OpenAI: Building Production Audio Agents with Real-Time Speech-to-Speech Models

Overview

This case study documents OpenAI’s approach to building production-ready audio agents, presented by their solution architecture team. The presentation focuses on the maturation of speech-to-speech models and the operational patterns needed to deploy them successfully in production environments. The talk is particularly valuable because it addresses not just the capabilities of the models themselves but the entire operational infrastructure needed to build, evaluate, and maintain voice-based applications at scale. Two brief customer examples are mentioned: Lemonade, an AI-focused insurance company, and Tinder with their chat experience, though the bulk of the content focuses on general patterns and best practices.

Evolution of Audio Models and Production Readiness

The presentation begins by contextualizing audio agents within the broader multimodal era of generative AI. While text-based applications have dominated the production landscape, and image generation and understanding have matured significantly, audio represents the newest frontier approaching production viability. The critical insight is that audio models have reached a “tipping point” where they are “good enough” to build high-quality production applications at scale. This represents a fundamental shift from even six months prior, when models were characterized as slow, robotic, and brittle.

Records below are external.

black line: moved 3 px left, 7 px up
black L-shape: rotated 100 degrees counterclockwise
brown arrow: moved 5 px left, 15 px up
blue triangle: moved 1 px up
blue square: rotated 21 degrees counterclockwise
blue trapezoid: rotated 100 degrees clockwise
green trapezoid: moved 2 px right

The improvement in model performance is demonstrated through a compelling before-and-after comparison. The older models exhibited initial delays of several seconds, robotic voice quality, and brittleness in handling interruptions or context changes. When asked to write a haiku about whispers but then interrupted to change the topic to stars, the old model instead wrote about sand, demonstrating poor conversational control. In contrast, current models respond with minimal latency, expressive and emotional vocal qualities, and accurate handling of interruptions and context switching. This dramatic improvement in model capabilities forms the foundation for considering serious production deployments.

Architectural Patterns: Chained vs Speech-to-Speech

A critical architectural decision in building audio agents involves choosing between two fundamental approaches. The traditional “chained approach” stitches together three separate models: an audio transcription model converts speech to text, an LLM provides the intelligence layer, and a text-to-speech model generates audio output. While this approach has been available for some time, it suffers from significant drawbacks in production environments. The latency compounds across the three model calls, making real-time conversational experiences difficult. Additionally, there is semantic lossiness as information is transformed between modalities, potentially losing nuance, tone, or contextual information that exists in the original audio.

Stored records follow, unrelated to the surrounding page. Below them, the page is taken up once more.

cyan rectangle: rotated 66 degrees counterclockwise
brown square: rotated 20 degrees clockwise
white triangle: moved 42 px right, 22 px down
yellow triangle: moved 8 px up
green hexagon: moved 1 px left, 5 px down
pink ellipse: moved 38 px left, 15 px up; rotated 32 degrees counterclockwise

The emerging pattern that OpenAI advocates for is the speech-to-speech architecture, embodied in their real-time API. This approach consolidates the three stages into a single unified model that handles transcription, intelligence processing, and speech generation in one pass. The architectural simplification provides multiple benefits for production systems: dramatically reduced latency enabling true conversational experiences, elimination of semantic lossiness by maintaining audio context throughout, and simplified operational complexity by managing a single model endpoint rather than orchestrating three separate services.

Trade-offs Framework for Production Deployment

A particularly valuable contribution of this presentation is the structured framework for thinking about production trade-offs when deploying audio agents. OpenAI identifies five key dimensions that must be balanced: latency, cost, accuracy and intelligence, user experience, and integrations and tooling. The critical insight is that the optimal architecture and configuration varies significantly based on the specific use case and business requirements.

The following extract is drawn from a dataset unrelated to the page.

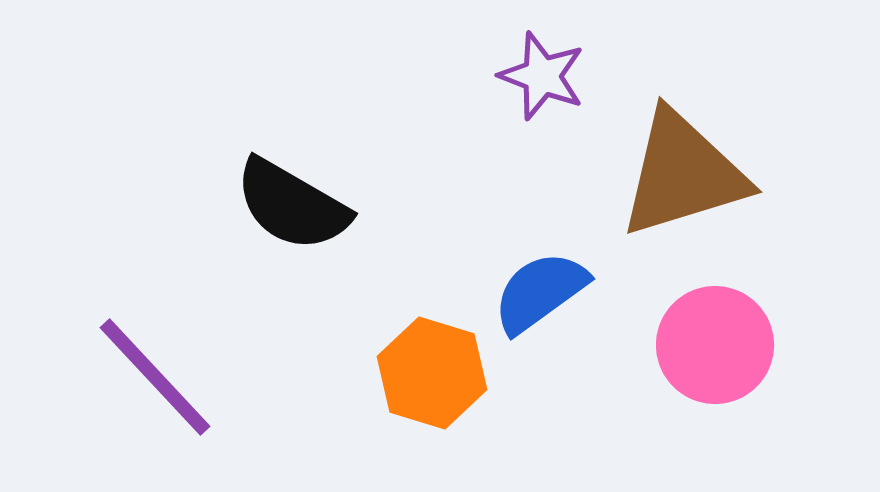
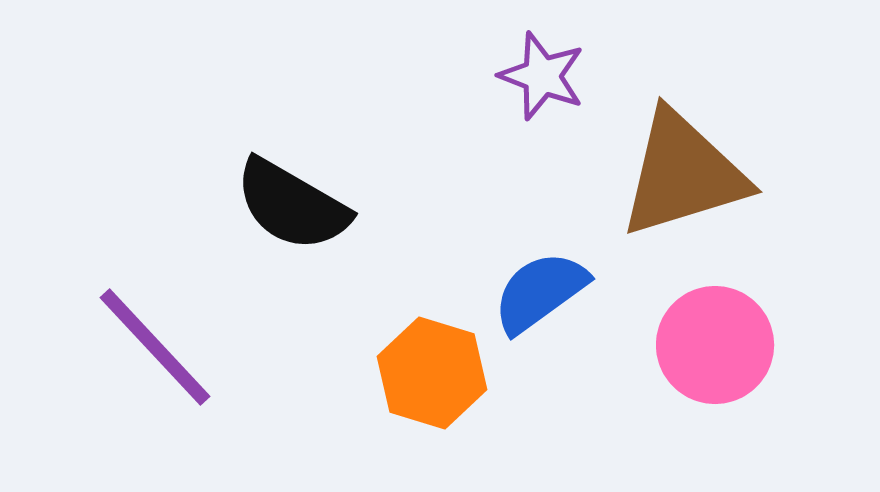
purple line: moved 30 px up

For consumer-facing applications, the trade-offs prioritize user experience and latency above all else. These applications need to feel fast and engaging, with minimal delay between user speech and model response. Expressiveness matters more than perfect accuracy—the goal is natural conversation rather than precise information retrieval. Cost optimization becomes less critical because the value is in user engagement and satisfaction. Integrations remain relatively simple since these applications typically don’t need to connect to complex enterprise systems or telephony infrastructure. For these use cases, the real-time API’s speech-to-speech architecture provides clear advantages.

Customer service applications present a fundamentally different set of trade-offs. Here, accuracy and intelligence become paramount—getting an order number wrong or triggering the wrong action like deletion instead of update creates real business problems and customer dissatisfaction. Integration complexity increases substantially as the system must connect to internal business systems, CRM platforms, and potentially telephony providers through protocols like SIP. User experience remains important but becomes secondary to correctness and reliability. Latency matters but teams may accept slightly higher latency to ensure better accuracy. In these scenarios, the chained architecture may actually be preferable despite higher latency, because it can provide more deterministic behavior and tighter control over each processing stage.

This framework represents sophisticated operational thinking about production AI systems. Rather than advocating for one architecture as universally superior, it recognizes that production requirements vary and that successful deployment requires matching technical capabilities to business needs.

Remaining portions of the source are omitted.